Unnamed: 0,0,1,2,3,4,5,6,7
0,1.0,0.820599,0.0,0.0,0.0,0.192353,0.817246,0.0
1,0.820599,1.0,0.0,0.0,0.225489,0.157845,0.670631,0.0
2,0.0,0.0,1.0,0.0,0.0,0.791821,0.0,0.850516
3,0.0,0.0,0.0,1.0,0.506866,0.0,0.0,0.0
4,0.0,0.225489,0.0,0.506866,1.0,0.0,0.0,0.0
5,0.192353,0.157845,0.791821,0.0,0.0,1.0,0.115488,0.930989
6,0.817246,0.670631,0.0,0.0,0.0,0.115488,1.0,0.0
7,0.0,0.0,0.850516,0.0,0.0,0.930989,0.0,1.0


Cosine similarity gives us a metric representing the cosine of the angle between the feature vector representations of two text documents. The smaller the angle between the documents, the closer and more similar they are.

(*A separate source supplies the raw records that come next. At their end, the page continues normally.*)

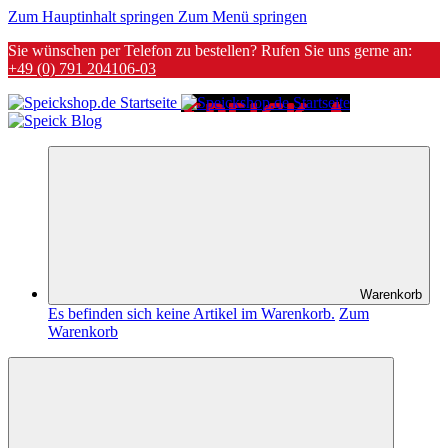
Zum Hauptinhalt springen
Zum Menü springen
Sie wünschen per Telefon zu bestellen? Rufen Sie uns gerne an:
+49 (0) 791 204106-03
Warenkorb
Es befinden sich keine Artikel im Warenkorb.
Zum
Warenkorb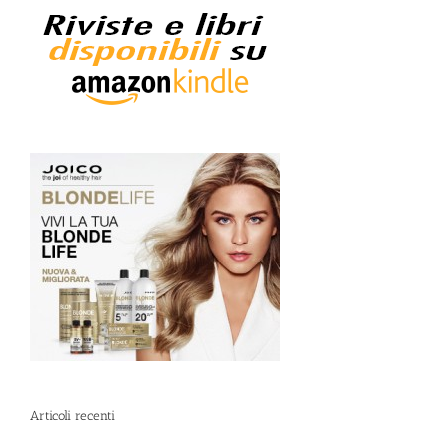
Articoli recenti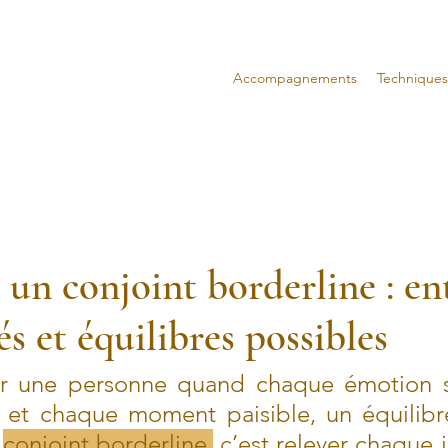
Accompagnements
Techniques
 un conjoint borderline : en
s et équilibres possibles
er une personne quand chaque émotion s
et chaque moment paisible, un équilibre 
 
conjoint borderline,
 c’est relever chaque j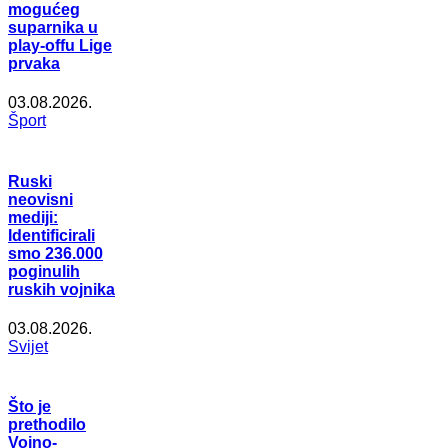
mogućeg
suparnika u
play-offu Lige
prvaka
03.08.2026.
Šport
Ruski
neovisni
mediji:
Identificirali
smo 236.000
poginulih
ruskih vojnika
03.08.2026.
Svijet
Što je
prethodilo
Vojno-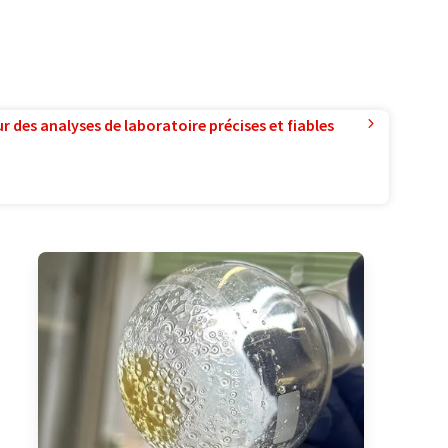
r des analyses de laboratoire précises et fiables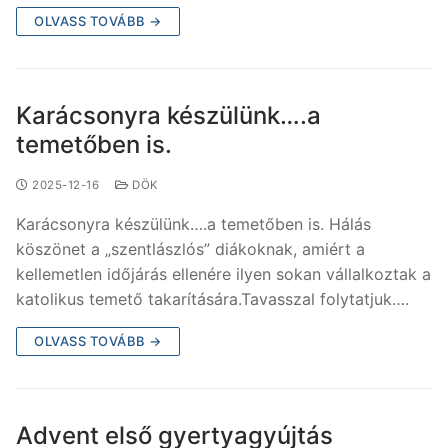
OLVASS TOVÁBB →
Karácsonyra készülünk….a
temetőben is.
2025-12-16
DÖK
Karácsonyra készülünk….a temetőben is. Hálás
köszönet a „szentlászlós” diákoknak, amiért a
kellemetlen időjárás ellenére ilyen sokan vállalkoztak a
katolikus temető takarítására.Tavasszal folytatjuk….
OLVASS TOVÁBB →
Advent első gyertyagyújtás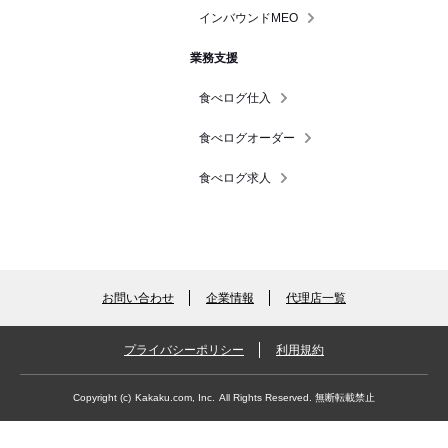
インバウンドMEO
業務支援
食べログ仕入
食べログオーダー
食べログ求人
お問い合わせ
企業情報
代理店一覧
プライバシーポリシー
利用規約
Copyright (c)
Kakaku.com, Inc.
All Rights Reserved. 無断転載禁止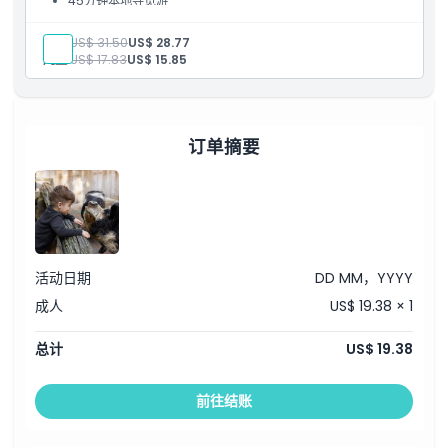
45分钟本地导览游
成人:
US$ 31.50
US$ 28.77
如何到达那里
儿童:
US$ 17.83
US$ 15.85
如何兑换
订单摘要
取消政策
活动日期
DD MM，YYYY
成人
US$ 19.38 × 1
总计
US$ 19.38
前往结账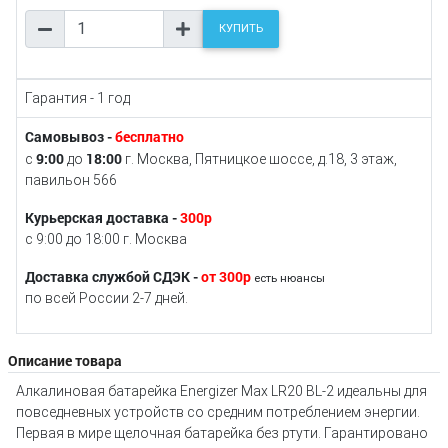
КУПИТЬ
Гарантия - 1 год
Самовывоз -
бесплатно
9:00
18:00
с
до
г. Москва, Пятницкое шоссе, д.18, 3 этаж,
павильон 566
Курьерская доставка -
300р
с 9:00 до 18:00 г. Москва
Доставка службой СДЭК -
от 300р
есть нюансы
по всей России 2-7 дней.
Описание товара
Алкалиновая батарейка Energizer Max LR20 BL-2 идеальны для
повседневных устройств со средним потреблением энергии.
Первая в мире щелочная батарейка без ртути. Гарантировано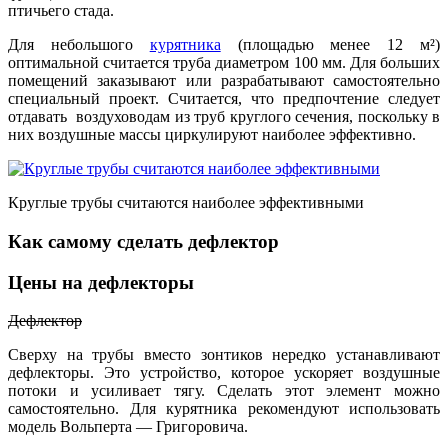
птичьего стада.
Для небольшого
курятника
(площадью менее 12 м²)
оптимальной считается труба диаметром 100 мм. Для больших
помещений заказывают или разрабатывают самостоятельно
специальный проект. Считается, что предпочтение следует
отдавать воздуховодам из труб круглого сечения, поскольку в
них воздушные массы циркулируют наиболее эффективно.
Круглые трубы считаются наиболее эффективными
Как самому сделать дефлектор
Цены на дефлекторы
Дефлектор
Сверху на трубы вместо зонтиков нередко устанавливают
дефлекторы. Это устройство, которое ускоряет воздушные
потоки и усиливает тягу. Сделать этот элемент можно
самостоятельно. Для курятника рекомендуют использовать
модель Вольперта — Григоровича.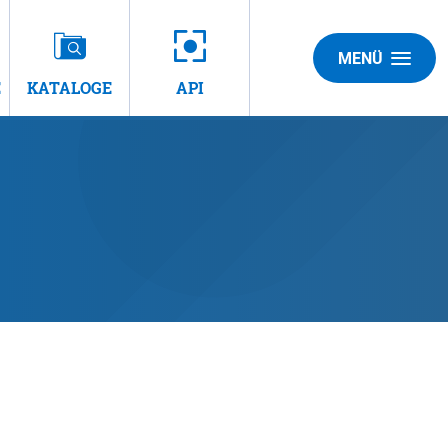
MENÜ
E
KATALOGE
API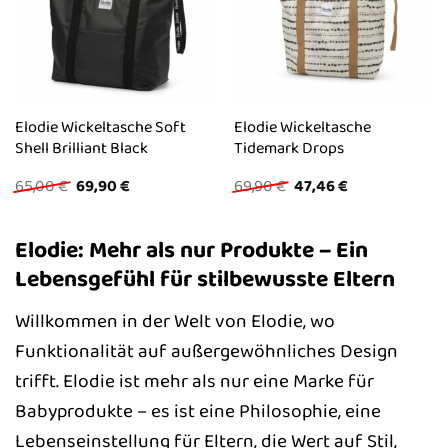
Elodie Wickeltasche Soft
Elodie Wickeltasche
Shell Brilliant Black
Tidemark Drops
Ursprünglicher
Aktueller
Ursprünglicher
Aktueller
65,00
€
69,90
€
69,90
€
47,46
€
Preis
Preis
Preis
Preis
war:
ist:
war:
ist:
65,00 €
69,90 €.
69,90 €
47,46 €.
Elodie: Mehr als nur Produkte – Ein
Lebensgefühl für stilbewusste Eltern
Willkommen in der Welt von Elodie, wo
Funktionalität auf außergewöhnliches Design
trifft. Elodie ist mehr als nur eine Marke für
Babyprodukte – es ist eine Philosophie, eine
Lebenseinstellung für Eltern, die Wert auf Stil,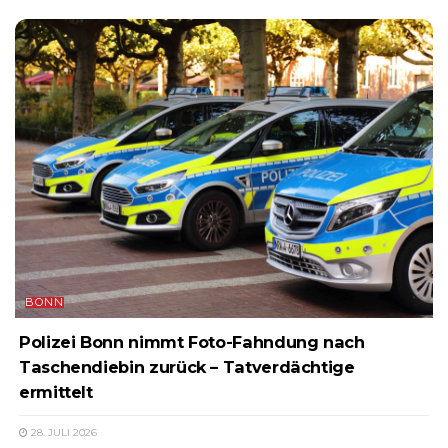
BONN
Polizei Bonn nimmt Foto-Fahndung nach
Taschendiebin zurück – Tatverdächtige
ermittelt
28. JULI 2026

* angle close to 0, cosine similarity score close to 1, vector u and vectro v are very simular to each other
* angle close to 90, cosine similarity score close to 0, vector u and vectro v are not similar to each other
* angle close to 180, cosine similarity score close to -1, vector u and vectro v are unrelated and in opposite orientation to each other

Documents `0`, `1`, and `6` and `2`, `5`, and `7` are very similar to one another, whereas documents 3 and 4 are slightly similar to each other. This must indicate these similar documents have some similar features. This is a perfect example of grouping or clustering that can be solved by unsupervised learning, especially when you are dealing with huge corpora of millions of text documents.